- Opening Delimiter -

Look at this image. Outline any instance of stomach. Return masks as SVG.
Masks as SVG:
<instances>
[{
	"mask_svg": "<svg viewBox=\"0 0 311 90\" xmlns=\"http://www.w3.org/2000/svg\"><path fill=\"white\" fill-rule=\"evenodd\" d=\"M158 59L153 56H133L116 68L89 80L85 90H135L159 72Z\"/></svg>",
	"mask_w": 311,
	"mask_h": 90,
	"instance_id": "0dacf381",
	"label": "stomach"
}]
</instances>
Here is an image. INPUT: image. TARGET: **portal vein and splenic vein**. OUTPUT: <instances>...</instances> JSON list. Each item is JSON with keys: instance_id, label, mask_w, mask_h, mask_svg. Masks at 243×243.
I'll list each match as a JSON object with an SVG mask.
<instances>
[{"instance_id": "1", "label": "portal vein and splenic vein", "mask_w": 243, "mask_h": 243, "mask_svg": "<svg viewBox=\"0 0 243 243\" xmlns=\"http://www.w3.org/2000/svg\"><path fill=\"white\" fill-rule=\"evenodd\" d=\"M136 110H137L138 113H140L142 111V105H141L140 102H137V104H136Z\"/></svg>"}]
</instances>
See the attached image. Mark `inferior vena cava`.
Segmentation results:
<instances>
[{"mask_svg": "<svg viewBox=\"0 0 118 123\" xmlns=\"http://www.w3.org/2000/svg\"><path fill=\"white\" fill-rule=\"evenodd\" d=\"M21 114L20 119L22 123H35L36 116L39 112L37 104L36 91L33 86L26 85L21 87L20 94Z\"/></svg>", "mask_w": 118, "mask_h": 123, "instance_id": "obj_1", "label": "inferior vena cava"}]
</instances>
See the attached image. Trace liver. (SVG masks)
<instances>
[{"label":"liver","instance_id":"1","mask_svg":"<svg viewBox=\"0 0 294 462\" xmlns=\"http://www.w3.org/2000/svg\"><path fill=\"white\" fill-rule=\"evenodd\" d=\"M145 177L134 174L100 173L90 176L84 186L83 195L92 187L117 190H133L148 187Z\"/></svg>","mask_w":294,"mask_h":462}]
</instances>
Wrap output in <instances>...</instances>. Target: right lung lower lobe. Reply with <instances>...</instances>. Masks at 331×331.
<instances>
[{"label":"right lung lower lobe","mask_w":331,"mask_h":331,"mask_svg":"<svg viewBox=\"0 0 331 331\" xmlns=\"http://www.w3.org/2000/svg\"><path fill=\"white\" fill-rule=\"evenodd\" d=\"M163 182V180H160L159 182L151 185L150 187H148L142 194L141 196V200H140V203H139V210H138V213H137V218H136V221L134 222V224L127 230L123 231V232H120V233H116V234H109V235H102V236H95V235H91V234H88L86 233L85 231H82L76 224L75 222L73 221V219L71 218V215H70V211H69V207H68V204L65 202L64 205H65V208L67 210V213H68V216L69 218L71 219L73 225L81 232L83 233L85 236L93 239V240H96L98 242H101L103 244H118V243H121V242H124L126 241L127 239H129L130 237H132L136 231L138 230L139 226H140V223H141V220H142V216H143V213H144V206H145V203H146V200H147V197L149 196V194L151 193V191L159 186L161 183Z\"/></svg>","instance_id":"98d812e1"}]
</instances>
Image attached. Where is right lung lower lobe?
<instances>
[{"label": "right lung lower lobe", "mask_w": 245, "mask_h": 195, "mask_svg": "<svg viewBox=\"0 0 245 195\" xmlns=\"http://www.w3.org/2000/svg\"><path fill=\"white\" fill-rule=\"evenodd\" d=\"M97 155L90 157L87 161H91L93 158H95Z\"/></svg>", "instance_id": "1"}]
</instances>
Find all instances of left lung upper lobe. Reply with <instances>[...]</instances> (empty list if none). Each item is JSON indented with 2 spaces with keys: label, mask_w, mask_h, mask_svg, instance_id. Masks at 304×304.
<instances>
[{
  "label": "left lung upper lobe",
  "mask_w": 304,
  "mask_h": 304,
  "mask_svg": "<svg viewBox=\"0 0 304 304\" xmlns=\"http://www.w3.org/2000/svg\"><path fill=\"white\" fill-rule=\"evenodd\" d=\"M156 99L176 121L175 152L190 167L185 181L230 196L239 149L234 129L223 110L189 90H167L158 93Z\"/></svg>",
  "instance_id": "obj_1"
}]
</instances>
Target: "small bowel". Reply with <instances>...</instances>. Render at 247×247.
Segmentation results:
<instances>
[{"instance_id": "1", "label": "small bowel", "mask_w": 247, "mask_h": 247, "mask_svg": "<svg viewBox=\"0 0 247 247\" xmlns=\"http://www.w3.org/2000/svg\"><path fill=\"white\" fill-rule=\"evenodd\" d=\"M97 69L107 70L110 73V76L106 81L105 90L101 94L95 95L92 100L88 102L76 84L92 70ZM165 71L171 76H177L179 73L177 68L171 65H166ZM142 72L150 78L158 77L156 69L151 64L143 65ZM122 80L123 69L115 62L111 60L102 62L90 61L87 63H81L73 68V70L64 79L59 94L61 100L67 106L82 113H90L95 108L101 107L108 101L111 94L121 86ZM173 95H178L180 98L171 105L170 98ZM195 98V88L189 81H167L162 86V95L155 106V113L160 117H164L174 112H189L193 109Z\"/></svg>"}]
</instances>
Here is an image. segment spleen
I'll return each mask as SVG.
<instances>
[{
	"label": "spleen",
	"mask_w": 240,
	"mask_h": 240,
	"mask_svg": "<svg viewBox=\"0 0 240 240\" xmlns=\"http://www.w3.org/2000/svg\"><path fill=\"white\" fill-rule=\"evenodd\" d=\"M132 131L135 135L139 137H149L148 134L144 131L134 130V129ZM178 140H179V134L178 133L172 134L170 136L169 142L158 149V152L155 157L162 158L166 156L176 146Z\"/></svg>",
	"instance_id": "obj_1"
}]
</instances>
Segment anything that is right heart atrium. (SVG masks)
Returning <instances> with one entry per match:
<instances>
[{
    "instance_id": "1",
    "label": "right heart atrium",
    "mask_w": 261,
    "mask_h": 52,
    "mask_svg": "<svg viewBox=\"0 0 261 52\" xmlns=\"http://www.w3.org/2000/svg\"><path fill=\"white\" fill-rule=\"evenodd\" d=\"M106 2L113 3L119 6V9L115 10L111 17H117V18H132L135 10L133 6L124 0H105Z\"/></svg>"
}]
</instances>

- Closing Delimiter -

Prompt: Copy down the complete data exactly as supplied.

The answer:
Look at this image. Outline any instance of stomach. Return masks as SVG.
Masks as SVG:
<instances>
[{
	"mask_svg": "<svg viewBox=\"0 0 311 90\" xmlns=\"http://www.w3.org/2000/svg\"><path fill=\"white\" fill-rule=\"evenodd\" d=\"M158 59L153 56H133L116 68L89 80L85 90H135L159 72Z\"/></svg>",
	"mask_w": 311,
	"mask_h": 90,
	"instance_id": "0dacf381",
	"label": "stomach"
}]
</instances>
Here is an image. INPUT: image. TARGET: **portal vein and splenic vein**. OUTPUT: <instances>...</instances> JSON list. Each item is JSON with keys: instance_id, label, mask_w, mask_h, mask_svg. Masks at 243×243.
I'll list each match as a JSON object with an SVG mask.
<instances>
[{"instance_id": "1", "label": "portal vein and splenic vein", "mask_w": 243, "mask_h": 243, "mask_svg": "<svg viewBox=\"0 0 243 243\" xmlns=\"http://www.w3.org/2000/svg\"><path fill=\"white\" fill-rule=\"evenodd\" d=\"M136 110H137L138 113H140L142 111V105H141L140 102H137V104H136Z\"/></svg>"}]
</instances>
See the attached image. Mark `inferior vena cava`.
Segmentation results:
<instances>
[{"mask_svg": "<svg viewBox=\"0 0 118 123\" xmlns=\"http://www.w3.org/2000/svg\"><path fill=\"white\" fill-rule=\"evenodd\" d=\"M21 114L20 119L22 123H35L36 116L39 112L37 104L36 91L33 86L26 85L21 87L20 94Z\"/></svg>", "mask_w": 118, "mask_h": 123, "instance_id": "obj_1", "label": "inferior vena cava"}]
</instances>
See the attached image. Trace liver. (SVG masks)
<instances>
[{"label":"liver","instance_id":"1","mask_svg":"<svg viewBox=\"0 0 294 462\" xmlns=\"http://www.w3.org/2000/svg\"><path fill=\"white\" fill-rule=\"evenodd\" d=\"M145 177L134 174L100 173L90 176L84 186L83 195L92 187L117 190H133L148 187Z\"/></svg>","mask_w":294,"mask_h":462}]
</instances>
Wrap output in <instances>...</instances>. Target: right lung lower lobe. Reply with <instances>...</instances>. Masks at 331×331.
<instances>
[{"label":"right lung lower lobe","mask_w":331,"mask_h":331,"mask_svg":"<svg viewBox=\"0 0 331 331\" xmlns=\"http://www.w3.org/2000/svg\"><path fill=\"white\" fill-rule=\"evenodd\" d=\"M163 182V180H160L159 182L151 185L150 187H148L142 194L141 196V200H140V203H139V210H138V213H137V218H136V221L134 222V224L127 230L123 231V232H120V233H116V234H109V235H102V236H95V235H91V234H88L86 233L85 231H82L76 224L75 222L73 221V219L71 218V215H70V211H69V207H68V204L65 202L64 205H65V208L67 210V213H68V216L69 218L71 219L73 225L81 232L83 233L85 236L93 239V240H96L98 242H101L103 244H118V243H121V242H124L126 241L127 239H129L130 237H132L136 231L138 230L139 226H140V223H141V220H142V216H143V213H144V206H145V203H146V200H147V197L149 196V194L151 193V191L159 186L161 183Z\"/></svg>","instance_id":"98d812e1"}]
</instances>
Image attached. Where is right lung lower lobe?
<instances>
[{"label": "right lung lower lobe", "mask_w": 245, "mask_h": 195, "mask_svg": "<svg viewBox=\"0 0 245 195\" xmlns=\"http://www.w3.org/2000/svg\"><path fill=\"white\" fill-rule=\"evenodd\" d=\"M97 155L90 157L87 161H91L93 158H95Z\"/></svg>", "instance_id": "1"}]
</instances>
Find all instances of left lung upper lobe. Reply with <instances>[...]</instances> (empty list if none). Each item is JSON indented with 2 spaces with keys: label, mask_w, mask_h, mask_svg, instance_id. Masks at 304×304.
<instances>
[{
  "label": "left lung upper lobe",
  "mask_w": 304,
  "mask_h": 304,
  "mask_svg": "<svg viewBox=\"0 0 304 304\" xmlns=\"http://www.w3.org/2000/svg\"><path fill=\"white\" fill-rule=\"evenodd\" d=\"M156 99L176 121L175 152L190 167L185 181L230 196L239 149L234 129L223 110L189 90H167L158 93Z\"/></svg>",
  "instance_id": "obj_1"
}]
</instances>
Target: "small bowel". Reply with <instances>...</instances>. Render at 247×247.
Segmentation results:
<instances>
[{"instance_id": "1", "label": "small bowel", "mask_w": 247, "mask_h": 247, "mask_svg": "<svg viewBox=\"0 0 247 247\" xmlns=\"http://www.w3.org/2000/svg\"><path fill=\"white\" fill-rule=\"evenodd\" d=\"M97 69L107 70L110 73V76L106 81L105 90L101 94L95 95L92 100L88 102L76 84L92 70ZM165 71L171 76H177L179 73L177 68L171 65H166ZM142 72L150 78L158 77L156 69L151 64L143 65ZM122 80L123 69L115 62L111 60L102 62L90 61L87 63H81L73 68V70L64 79L59 94L61 100L67 106L82 113H90L95 108L101 107L108 101L111 94L121 86ZM173 95H178L180 98L171 105L170 98ZM195 98V88L189 81H167L162 86V95L155 106V113L160 117H164L174 112H189L193 109Z\"/></svg>"}]
</instances>
Here is an image. segment spleen
I'll return each mask as SVG.
<instances>
[{
	"label": "spleen",
	"mask_w": 240,
	"mask_h": 240,
	"mask_svg": "<svg viewBox=\"0 0 240 240\" xmlns=\"http://www.w3.org/2000/svg\"><path fill=\"white\" fill-rule=\"evenodd\" d=\"M132 131L135 135L139 137H149L148 134L144 131L134 130V129ZM178 140H179V134L178 133L172 134L170 136L169 142L158 149V152L155 157L162 158L166 156L176 146Z\"/></svg>",
	"instance_id": "obj_1"
}]
</instances>
Segment anything that is right heart atrium. (SVG masks)
Returning <instances> with one entry per match:
<instances>
[{
    "instance_id": "1",
    "label": "right heart atrium",
    "mask_w": 261,
    "mask_h": 52,
    "mask_svg": "<svg viewBox=\"0 0 261 52\" xmlns=\"http://www.w3.org/2000/svg\"><path fill=\"white\" fill-rule=\"evenodd\" d=\"M106 2L113 3L119 6V9L115 10L111 17H117V18H132L135 10L133 6L124 0H105Z\"/></svg>"
}]
</instances>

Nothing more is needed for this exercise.